Mediator Hubungan Industrial Disnaker Kota Semarang, Bondan Widyasari, mengatakan, dalam risalah PPHI tersebut, mediator menganjurkan perusahaan untuk membayarkan selisih upah dari April 2020, selisih THR dari tahun 2013-2025 dan mengikutsertakan kembali pekerja ke dalam empat program BPJS Ketenagakerjaan.
”Salah satu pihak yang merasa dirugikan bisa melanjutkan proses ke pengadilan hubungan industrial,” kata Bondan.
Dihubungi secara terpisah, Daryanto, kuasa hukum Suara Merdeka, mengatakan, pihaknya menghormati risalah PPHI dari mediator. Kendati demikian, pihak Suara Merdeka menolak risalah tersebut karena mediator dinilai tidak memperhitungkan kondisi perusahaan saat masa pandemi Covid-19.
”Ketidakhadiran pekerja selama masa pandemi Covid-19 bukan kesalahan perusahaan maupun pekerja. Ketidakhadiran itu sudah pasti mengurangi produktivitas, maka tidak adil jika berkurangnya jam kerja yang bertahun tahun itu, pengusaha harus bertanggung jawab dan kemudian mengganti dengan istilah kurang bayar upah,” ucap Daryanto.

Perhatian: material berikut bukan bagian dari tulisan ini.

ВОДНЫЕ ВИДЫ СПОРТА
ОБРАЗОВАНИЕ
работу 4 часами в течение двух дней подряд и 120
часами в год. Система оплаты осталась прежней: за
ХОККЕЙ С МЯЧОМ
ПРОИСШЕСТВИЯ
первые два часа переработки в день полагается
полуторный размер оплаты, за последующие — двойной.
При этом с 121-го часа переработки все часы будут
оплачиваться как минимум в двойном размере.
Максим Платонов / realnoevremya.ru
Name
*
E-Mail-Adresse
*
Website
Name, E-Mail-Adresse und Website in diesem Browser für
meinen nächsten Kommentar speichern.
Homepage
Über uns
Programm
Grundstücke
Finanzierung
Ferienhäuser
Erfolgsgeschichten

Daryanto membantah Suara Merdeka tiba-tiba memutuskan untuk membayar upah pekerja sebesar 55 persen. Menurut dia, sudah ada memo internal dari manajeman Suara Medeka yang memberi tahu kondisi keuangan perusahaan sedang terpuruk.

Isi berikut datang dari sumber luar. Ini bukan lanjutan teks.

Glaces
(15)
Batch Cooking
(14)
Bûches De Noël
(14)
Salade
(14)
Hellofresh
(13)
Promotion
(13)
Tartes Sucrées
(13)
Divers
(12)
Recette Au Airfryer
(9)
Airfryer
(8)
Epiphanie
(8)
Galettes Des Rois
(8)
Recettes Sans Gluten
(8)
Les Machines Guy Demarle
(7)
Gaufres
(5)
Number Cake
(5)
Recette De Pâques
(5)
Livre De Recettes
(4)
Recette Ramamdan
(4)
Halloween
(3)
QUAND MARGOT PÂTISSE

Tidak hanya akibat pandemi Covid-19, kondisi keuangan Suara Merdeka juga disebut Daryanto memburuk lantaran usaha percetakan dan penerbitan terimbas disrupsi digital. Seiring berjalannya waktu, kondisi itu membuat usaha yang dijalankan grup Suara Merdeka semakin terpuruk hingga sebagian aset usaha mereka dijual ke pihak lain.
Atas rencana para pekerja menggugat Suara Merdeka ke pengadilan hubungan industrial, Daryanto mengaku siap menghadapi hal itu. Daryanto memastikan, apa pun risiko dalam proses itu bakal dijalani.
”Kami akan berusaha menunjukkan fakta, membuktikan berdasarkan sisi keadilan, bukan kacamata kuda sebagaimana aturan hukum murni yang kaku, yang dipakai mediator dalam pertimbangan hukumnya saat menerbitkan anjuran,” ujarnya.